#### Assigned task
Please check every line of the listing for "Karur" and copy each line where it is found.

#### Data shown
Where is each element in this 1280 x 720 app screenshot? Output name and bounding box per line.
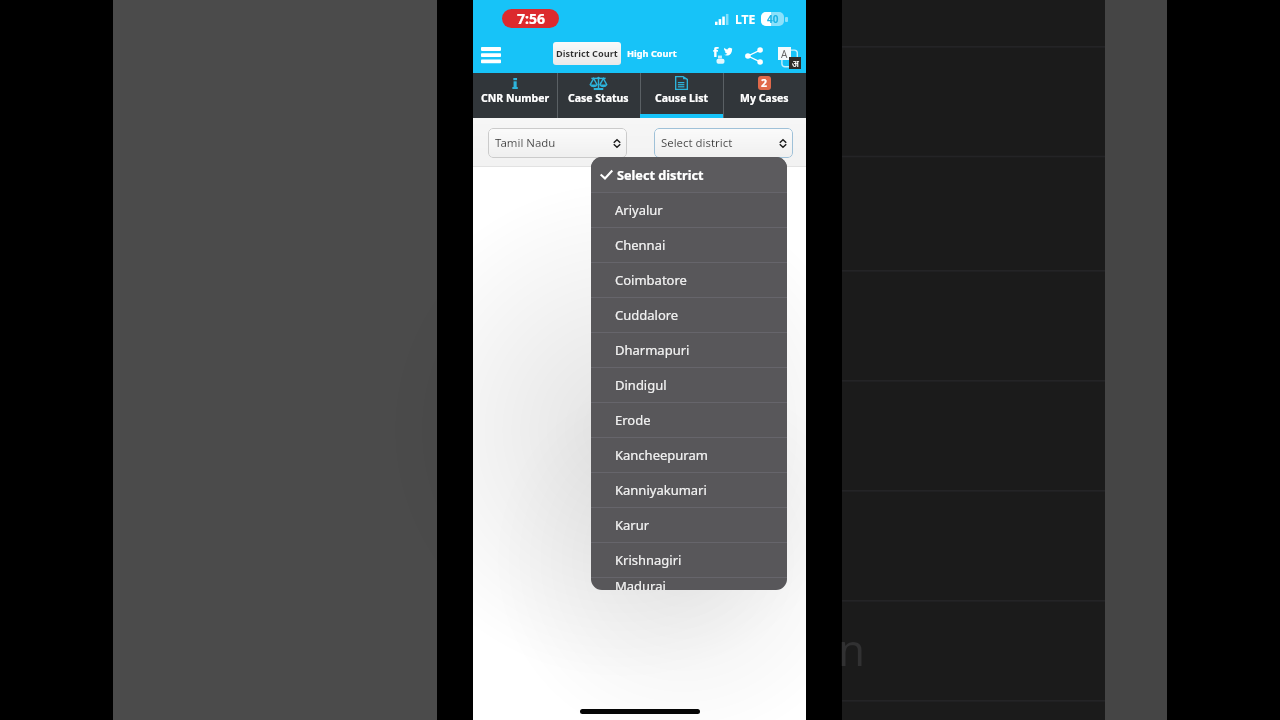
- button[interactable]: Ariyalur: [591, 192, 787, 227]
- button[interactable]: Tamil Nadu: [488, 128, 627, 158]
- button[interactable]: Kancheepuram: [591, 437, 787, 472]
- staticText: High Court: [627, 47, 677, 60]
- button[interactable]: District Court: [553, 42, 621, 65]
- staticText: Coimbatore: [615, 271, 687, 289]
- button[interactable]: Chennai: [591, 227, 787, 262]
- staticText: 7:56: [517, 9, 545, 28]
- staticText: A: [781, 47, 788, 60]
- staticText: Select district: [661, 135, 733, 151]
- staticText: Kancheepuram: [615, 446, 708, 464]
- staticText: Cuddalore: [615, 306, 679, 324]
- staticText: My Cases: [740, 91, 789, 105]
- button[interactable]: Dharmapuri: [591, 332, 787, 367]
- button[interactable]: High Court: [626, 47, 678, 60]
- staticText: Case Status: [568, 91, 629, 105]
- button[interactable]: Case Status: [557, 73, 640, 118]
- staticText: 40: [767, 12, 779, 26]
- button[interactable]: Krishnagiri: [591, 542, 787, 577]
- button[interactable]: Select district: [654, 128, 793, 158]
- staticText: Chennai: [615, 236, 666, 254]
- staticText: Dharmapuri: [615, 341, 690, 359]
- button[interactable]: Coimbatore: [591, 262, 787, 297]
- staticText: Cause List: [655, 91, 708, 105]
- button[interactable]: Menu: [481, 47, 501, 63]
- button[interactable]: CNR Number: [473, 73, 557, 118]
- staticText: अ: [792, 57, 799, 69]
- staticText: f: [713, 43, 719, 61]
- staticText: Kanniyakumari: [615, 481, 707, 499]
- staticText: Tamil Nadu: [495, 135, 556, 151]
- staticText: Erode: [615, 411, 651, 429]
- button[interactable]: Select district: [591, 157, 787, 192]
- button[interactable]: Social media: [712, 45, 733, 67]
- staticText: Krishnagiri: [615, 551, 682, 569]
- staticText: Ariyalur: [615, 201, 663, 219]
- button[interactable]: Karur: [591, 507, 787, 542]
- staticText: Select district: [617, 166, 704, 183]
- staticText: 2: [761, 76, 768, 90]
- staticText: Karur: [615, 516, 650, 534]
- staticText: District Court: [556, 47, 618, 60]
- button[interactable]: Kanniyakumari: [591, 472, 787, 507]
- button[interactable]: Madurai: [591, 577, 787, 590]
- button[interactable]: 2: [723, 73, 806, 118]
- button[interactable]: Dindigul: [591, 367, 787, 402]
- button[interactable]: Cuddalore: [591, 297, 787, 332]
- staticText: CNR Number: [481, 91, 550, 105]
- staticText: Madurai: [615, 577, 666, 590]
- staticText: n: [838, 619, 866, 679]
- button[interactable]: Share: [745, 47, 763, 65]
- staticText: LTE: [735, 11, 756, 27]
- button[interactable]: Cause List: [640, 73, 723, 118]
- button[interactable]: Change language: [778, 47, 801, 69]
- button[interactable]: Erode: [591, 402, 787, 437]
- staticText: Dindigul: [615, 376, 667, 394]
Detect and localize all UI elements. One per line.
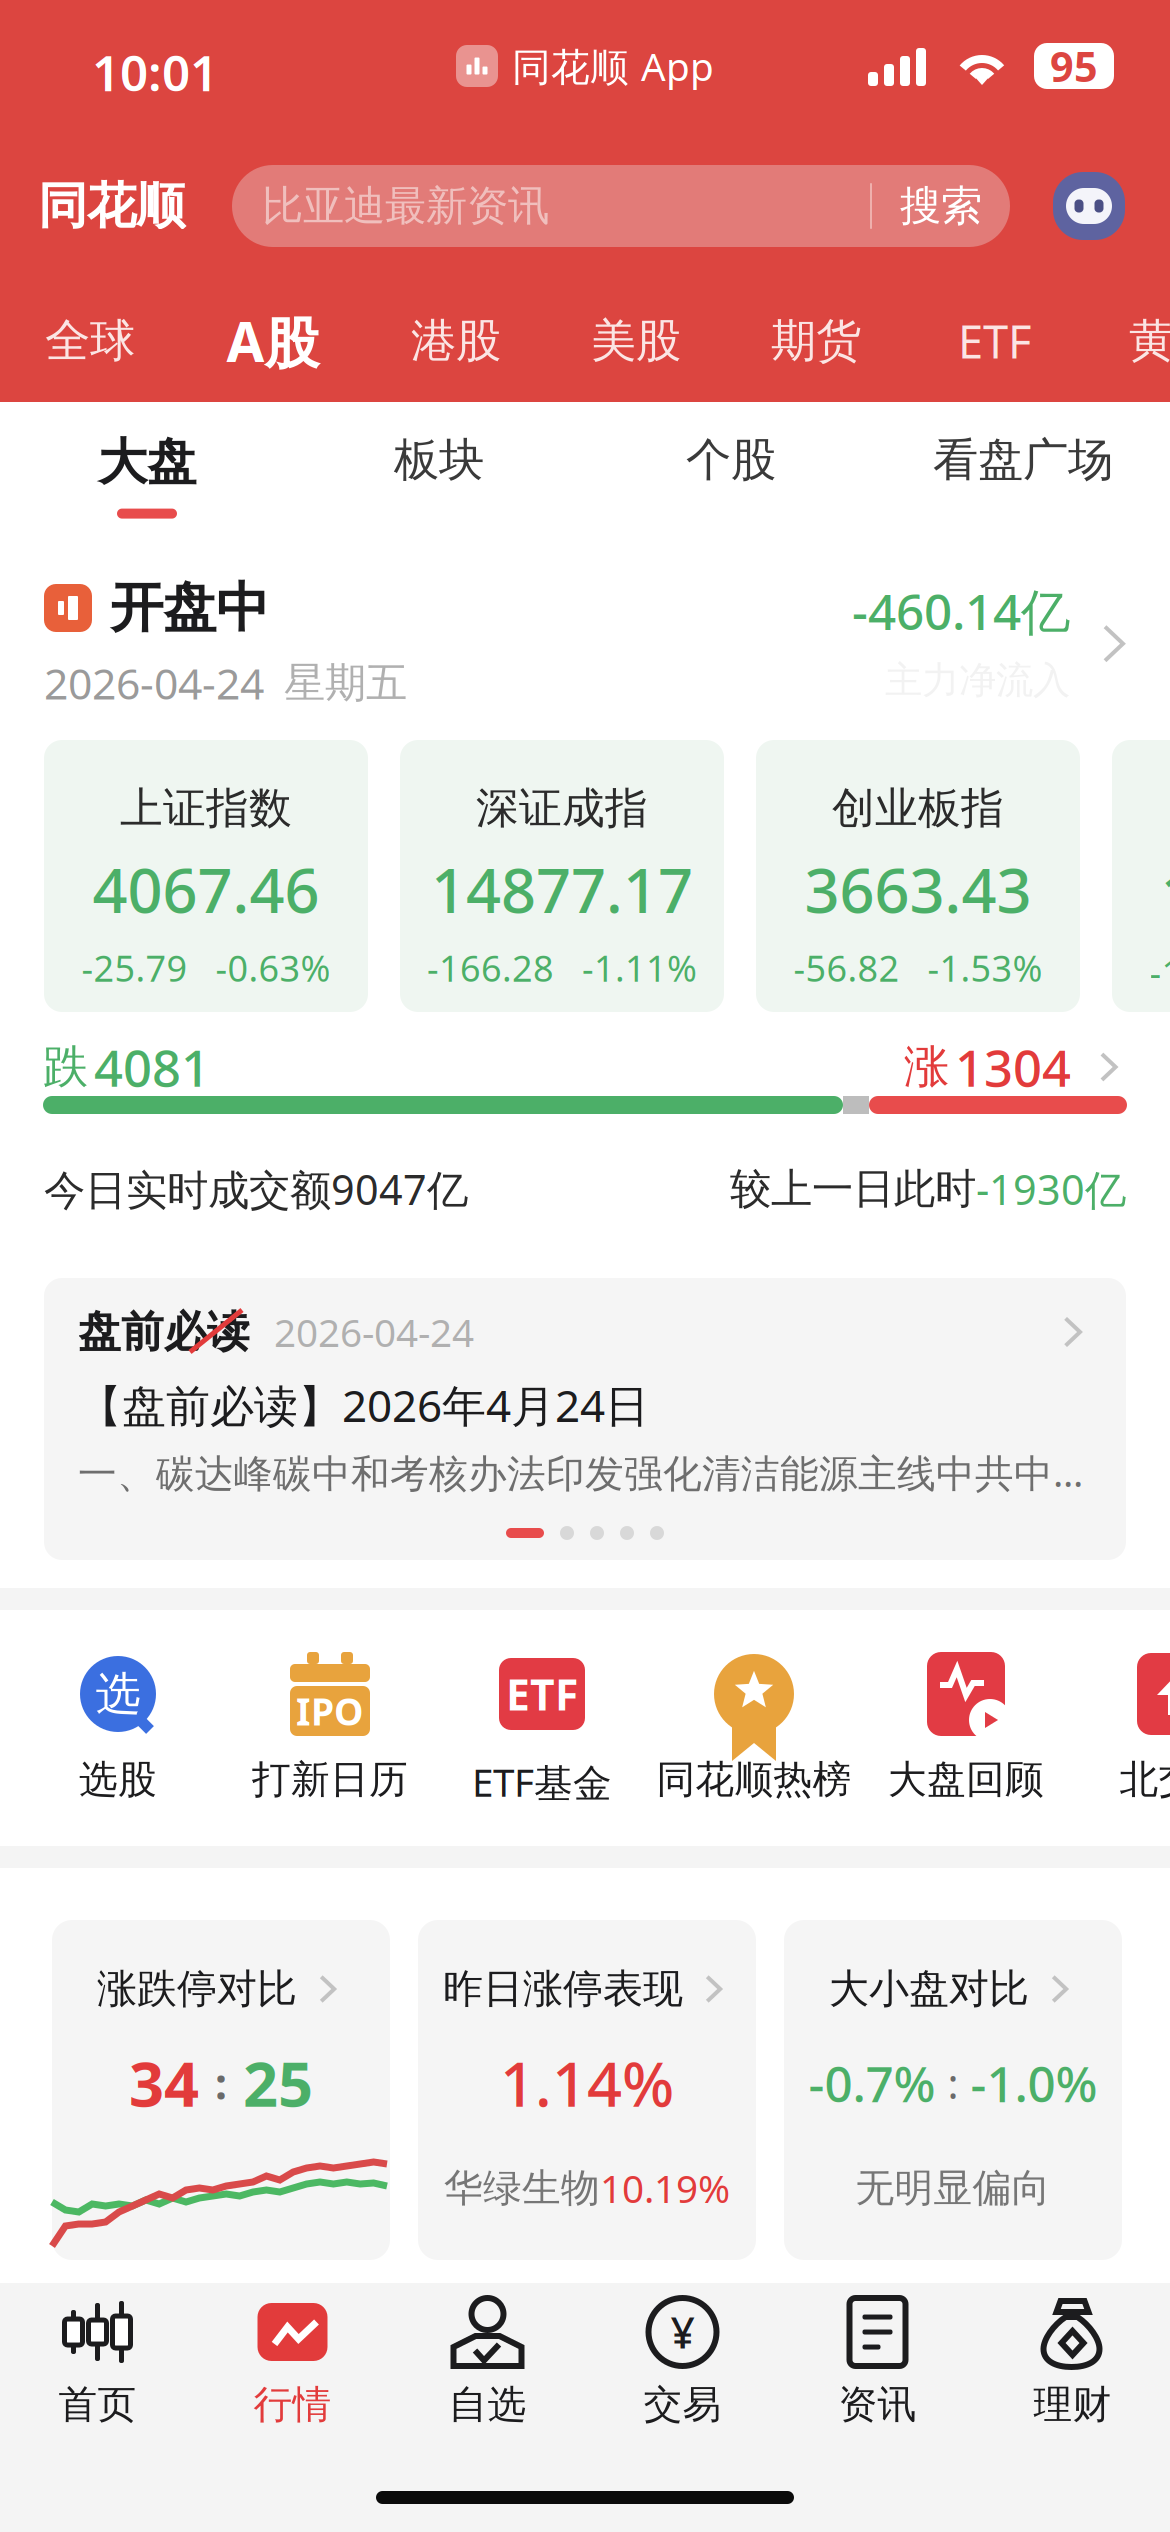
staticText: 1.14% — [500, 2042, 674, 2124]
button[interactable]: 黄金 — [1084, 279, 1170, 403]
button[interactable]: 理财 — [975, 2295, 1170, 2435]
button[interactable]: AI assistant — [1050, 167, 1128, 245]
button[interactable]: 科创50 — [1112, 740, 1170, 1012]
staticText: 无明显偏向 — [856, 2164, 1050, 2212]
staticText: 涨 — [904, 1039, 949, 1095]
button[interactable]: ¥ — [585, 2295, 780, 2435]
staticText: IPO — [296, 1686, 364, 1736]
staticText: 同花顺 — [38, 176, 185, 236]
staticText: 3663.43 — [804, 848, 1032, 930]
staticText: 美股 — [591, 313, 681, 369]
staticText: 大盘回顾 — [888, 1756, 1044, 1804]
button[interactable]: 涨跌停对比 — [52, 1920, 390, 2260]
staticText: 选 — [96, 1666, 140, 1722]
staticText: 首页 — [58, 2381, 136, 2428]
button[interactable]: 选 — [12, 1610, 224, 1846]
staticText: 一、碳达峰碳中和考核办法印发强化清洁能源主线中共中央办… — [78, 1446, 1092, 1498]
staticText: 2026-04-24 — [274, 1306, 474, 1358]
staticText: 1304 — [955, 1033, 1071, 1101]
staticText: 创业板指 — [832, 782, 1004, 834]
staticText: 资讯 — [838, 2381, 916, 2428]
staticText: 4081 — [94, 1033, 210, 1101]
staticText: 华绿生物 — [444, 2164, 600, 2212]
button[interactable]: ETF — [436, 1610, 648, 1846]
staticText: 北交所 — [1120, 1756, 1170, 1804]
button[interactable]: 个股 — [585, 402, 877, 528]
button[interactable]: 板块 — [293, 402, 585, 528]
staticText: A股 — [226, 305, 320, 378]
staticText: 港股 — [411, 313, 501, 369]
staticText: 板块 — [394, 432, 484, 488]
button[interactable]: IPO — [224, 1610, 436, 1846]
staticText: 盘前必读 — [78, 1306, 250, 1358]
staticText: 比亚迪最新资讯 — [262, 181, 549, 231]
staticText: -1.53% — [928, 944, 1042, 992]
staticText: 跌 — [43, 1039, 88, 1095]
staticText: ETF基金 — [472, 1756, 612, 1808]
button[interactable]: ETF — [906, 279, 1084, 403]
staticText: 全球 — [45, 313, 135, 369]
staticText: 【盘前必读】2026年4月24日 — [78, 1376, 649, 1434]
button[interactable]: 北交所 — [1072, 1610, 1170, 1846]
staticText: 星期五 — [284, 658, 407, 708]
staticText: 选股 — [79, 1756, 157, 1804]
button[interactable]: 深证成指 — [400, 740, 724, 1012]
staticText: 今日实时成交额9047亿 — [44, 1162, 468, 1216]
staticText: 同花顺热榜 — [656, 1756, 852, 1804]
staticText: ETF — [958, 311, 1032, 371]
staticText: -12.34 — [1150, 948, 1170, 996]
staticText: -1930亿 — [976, 1162, 1126, 1216]
button[interactable]: 港股 — [366, 279, 546, 403]
button[interactable]: 美股 — [546, 279, 726, 403]
button[interactable]: 行情 — [195, 2295, 390, 2435]
button[interactable]: 自选 — [390, 2295, 585, 2435]
staticText: 行情 — [254, 2381, 332, 2428]
button[interactable]: 首页 — [0, 2295, 195, 2435]
button[interactable]: 比亚迪最新资讯 — [232, 165, 1010, 247]
staticText: 昨日涨停表现 — [443, 1964, 683, 2014]
button[interactable]: 看盘广场 — [877, 402, 1169, 528]
button[interactable]: 昨日涨停表现 — [418, 1920, 756, 2260]
staticText: 大小盘对比 — [829, 1964, 1029, 2014]
staticText: 4067.46 — [92, 848, 320, 930]
staticText: 黄金 — [1129, 313, 1170, 369]
button[interactable]: A股 — [180, 279, 366, 403]
staticText: 14877.17 — [431, 848, 693, 930]
staticText: 95 — [1050, 39, 1098, 94]
button[interactable]: 资讯 — [780, 2295, 975, 2435]
staticText: 理财 — [1034, 2381, 1112, 2428]
staticText: 期货 — [771, 313, 861, 369]
staticText: -56.82 — [794, 944, 900, 992]
button[interactable]: 大小盘对比 — [784, 1920, 1122, 2260]
staticText: 打新日历 — [252, 1756, 408, 1804]
staticText: 个股 — [686, 432, 776, 488]
staticText: : — [948, 2056, 958, 2110]
staticText: -460.14亿 — [852, 578, 1070, 644]
button[interactable]: 创业板指 — [756, 740, 1080, 1012]
staticText: ¥ — [670, 2304, 694, 2360]
button[interactable]: 大盘 — [1, 402, 293, 528]
staticText: 主力净流入 — [885, 658, 1070, 703]
staticText: : — [215, 2055, 227, 2111]
staticText: -166.28 — [427, 944, 554, 992]
staticText: 深证成指 — [476, 782, 648, 834]
button[interactable]: 开盘中 — [44, 578, 407, 710]
button[interactable]: 同花顺热榜 — [648, 1610, 860, 1846]
button[interactable]: -460.14亿 — [852, 578, 1138, 703]
button[interactable]: 跌 — [0, 1012, 1170, 1114]
staticText: 34 — [129, 2042, 199, 2124]
staticText: ETF — [506, 1666, 578, 1722]
button[interactable]: 盘前必读 — [44, 1278, 1126, 1560]
staticText: 10.19% — [600, 2162, 730, 2214]
staticText: 上证指数 — [120, 782, 292, 834]
staticText: 搜索 — [900, 181, 982, 231]
button[interactable]: 大盘回顾 — [860, 1610, 1072, 1846]
staticText: -1.11% — [582, 944, 697, 992]
staticText: -1.0% — [970, 2050, 1098, 2116]
staticText: -0.7% — [808, 2050, 936, 2116]
button[interactable]: 期货 — [726, 279, 906, 403]
button[interactable]: 上证指数 — [44, 740, 368, 1012]
button[interactable]: 全球 — [0, 279, 180, 403]
staticText: 25 — [243, 2042, 313, 2124]
staticText: 2026-04-24 — [44, 655, 264, 711]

#### Task response
- button[interactable]: Karur: [591, 507, 787, 542]
- staticText: Karur: [615, 516, 650, 534]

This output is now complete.